How to complete this task »
Once the line with "begin patterns of positive growth." is found in the entries below, print it and each following line exactly, stopping after the line with "Injuries (and Prevention Tips)"; print nothing else.

== Provided records

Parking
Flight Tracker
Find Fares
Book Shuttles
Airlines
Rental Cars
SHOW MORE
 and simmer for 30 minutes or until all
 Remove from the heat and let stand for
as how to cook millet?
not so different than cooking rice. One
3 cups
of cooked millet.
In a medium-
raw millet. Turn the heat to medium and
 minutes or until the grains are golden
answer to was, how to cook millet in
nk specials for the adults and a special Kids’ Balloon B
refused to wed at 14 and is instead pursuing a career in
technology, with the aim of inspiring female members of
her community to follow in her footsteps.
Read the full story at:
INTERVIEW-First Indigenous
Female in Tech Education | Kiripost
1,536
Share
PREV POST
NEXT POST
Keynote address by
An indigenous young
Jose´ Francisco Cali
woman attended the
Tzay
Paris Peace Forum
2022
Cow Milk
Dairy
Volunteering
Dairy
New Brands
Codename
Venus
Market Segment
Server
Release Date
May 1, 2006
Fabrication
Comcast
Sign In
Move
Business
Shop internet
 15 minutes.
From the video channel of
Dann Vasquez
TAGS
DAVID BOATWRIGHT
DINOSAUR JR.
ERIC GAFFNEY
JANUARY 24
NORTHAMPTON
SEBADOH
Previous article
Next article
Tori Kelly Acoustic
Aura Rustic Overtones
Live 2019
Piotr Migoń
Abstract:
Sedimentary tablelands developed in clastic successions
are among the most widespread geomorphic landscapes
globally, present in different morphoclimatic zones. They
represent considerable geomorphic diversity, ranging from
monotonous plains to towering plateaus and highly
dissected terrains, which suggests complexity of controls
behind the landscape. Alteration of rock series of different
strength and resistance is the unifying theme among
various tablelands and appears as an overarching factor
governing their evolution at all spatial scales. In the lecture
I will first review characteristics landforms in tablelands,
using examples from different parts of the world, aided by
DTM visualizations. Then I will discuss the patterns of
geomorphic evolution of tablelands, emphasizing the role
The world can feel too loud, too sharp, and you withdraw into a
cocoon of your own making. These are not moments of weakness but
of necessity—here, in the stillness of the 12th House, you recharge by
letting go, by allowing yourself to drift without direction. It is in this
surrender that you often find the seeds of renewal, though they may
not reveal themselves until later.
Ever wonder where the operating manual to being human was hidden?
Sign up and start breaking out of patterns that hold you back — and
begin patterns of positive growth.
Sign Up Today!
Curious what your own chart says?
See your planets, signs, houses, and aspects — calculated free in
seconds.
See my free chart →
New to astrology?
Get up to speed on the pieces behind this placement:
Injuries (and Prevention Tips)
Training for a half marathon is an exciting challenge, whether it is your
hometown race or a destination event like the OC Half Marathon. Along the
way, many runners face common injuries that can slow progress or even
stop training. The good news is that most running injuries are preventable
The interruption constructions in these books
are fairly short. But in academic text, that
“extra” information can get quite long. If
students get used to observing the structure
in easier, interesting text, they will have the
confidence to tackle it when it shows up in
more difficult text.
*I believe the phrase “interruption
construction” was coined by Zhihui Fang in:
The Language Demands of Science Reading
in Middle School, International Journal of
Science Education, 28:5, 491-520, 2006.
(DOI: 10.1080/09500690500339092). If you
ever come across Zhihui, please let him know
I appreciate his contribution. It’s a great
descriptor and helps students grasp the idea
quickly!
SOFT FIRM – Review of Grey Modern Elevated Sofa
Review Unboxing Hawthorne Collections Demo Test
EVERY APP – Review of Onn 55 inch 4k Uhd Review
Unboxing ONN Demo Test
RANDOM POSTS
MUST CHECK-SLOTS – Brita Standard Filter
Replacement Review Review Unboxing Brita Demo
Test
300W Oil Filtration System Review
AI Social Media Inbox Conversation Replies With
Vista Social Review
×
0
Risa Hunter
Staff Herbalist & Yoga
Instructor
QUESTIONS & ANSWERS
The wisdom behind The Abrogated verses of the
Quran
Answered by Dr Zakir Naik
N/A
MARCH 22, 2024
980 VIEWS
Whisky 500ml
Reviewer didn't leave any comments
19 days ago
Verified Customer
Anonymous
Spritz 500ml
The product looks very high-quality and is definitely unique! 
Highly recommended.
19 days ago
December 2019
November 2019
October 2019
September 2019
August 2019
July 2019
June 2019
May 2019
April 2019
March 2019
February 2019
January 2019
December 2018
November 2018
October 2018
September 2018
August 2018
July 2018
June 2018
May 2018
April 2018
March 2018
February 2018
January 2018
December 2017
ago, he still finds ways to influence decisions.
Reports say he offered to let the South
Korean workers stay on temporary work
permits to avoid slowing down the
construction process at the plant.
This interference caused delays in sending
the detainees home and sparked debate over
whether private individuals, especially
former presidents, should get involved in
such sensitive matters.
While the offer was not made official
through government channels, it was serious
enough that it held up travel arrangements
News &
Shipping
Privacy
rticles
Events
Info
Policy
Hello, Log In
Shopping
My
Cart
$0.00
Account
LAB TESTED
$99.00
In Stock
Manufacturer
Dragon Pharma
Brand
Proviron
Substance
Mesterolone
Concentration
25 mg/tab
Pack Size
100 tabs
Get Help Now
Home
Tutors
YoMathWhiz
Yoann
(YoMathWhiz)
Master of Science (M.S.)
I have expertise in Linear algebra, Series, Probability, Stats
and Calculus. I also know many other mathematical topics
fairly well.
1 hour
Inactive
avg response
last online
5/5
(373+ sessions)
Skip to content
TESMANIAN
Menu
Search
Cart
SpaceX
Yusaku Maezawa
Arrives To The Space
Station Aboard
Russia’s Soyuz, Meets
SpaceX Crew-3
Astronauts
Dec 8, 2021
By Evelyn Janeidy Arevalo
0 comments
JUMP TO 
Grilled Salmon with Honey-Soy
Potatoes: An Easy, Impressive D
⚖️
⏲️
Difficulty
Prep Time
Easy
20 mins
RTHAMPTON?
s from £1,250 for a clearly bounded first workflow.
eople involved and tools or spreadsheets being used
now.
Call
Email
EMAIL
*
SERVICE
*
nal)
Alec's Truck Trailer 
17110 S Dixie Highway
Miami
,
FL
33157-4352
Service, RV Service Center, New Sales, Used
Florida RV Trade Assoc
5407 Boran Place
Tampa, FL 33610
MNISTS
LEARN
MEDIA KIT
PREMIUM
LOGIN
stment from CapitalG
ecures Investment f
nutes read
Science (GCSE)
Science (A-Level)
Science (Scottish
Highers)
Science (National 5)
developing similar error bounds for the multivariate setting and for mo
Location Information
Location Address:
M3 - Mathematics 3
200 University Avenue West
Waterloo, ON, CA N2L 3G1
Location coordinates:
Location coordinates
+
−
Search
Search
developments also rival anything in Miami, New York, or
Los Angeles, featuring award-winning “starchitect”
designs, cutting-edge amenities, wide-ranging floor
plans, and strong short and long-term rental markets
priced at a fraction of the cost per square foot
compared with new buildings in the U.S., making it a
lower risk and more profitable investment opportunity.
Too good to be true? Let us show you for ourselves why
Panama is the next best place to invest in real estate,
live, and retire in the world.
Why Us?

====

Task solution »
begin patterns of positive growth.
Sign Up Today!
Curious what your own chart says?
See your planets, signs, houses, and aspects — calculated free in
seconds.
See my free chart →
New to astrology?
Get up to speed on the pieces behind this placement:
Injuries (and Prevention Tips)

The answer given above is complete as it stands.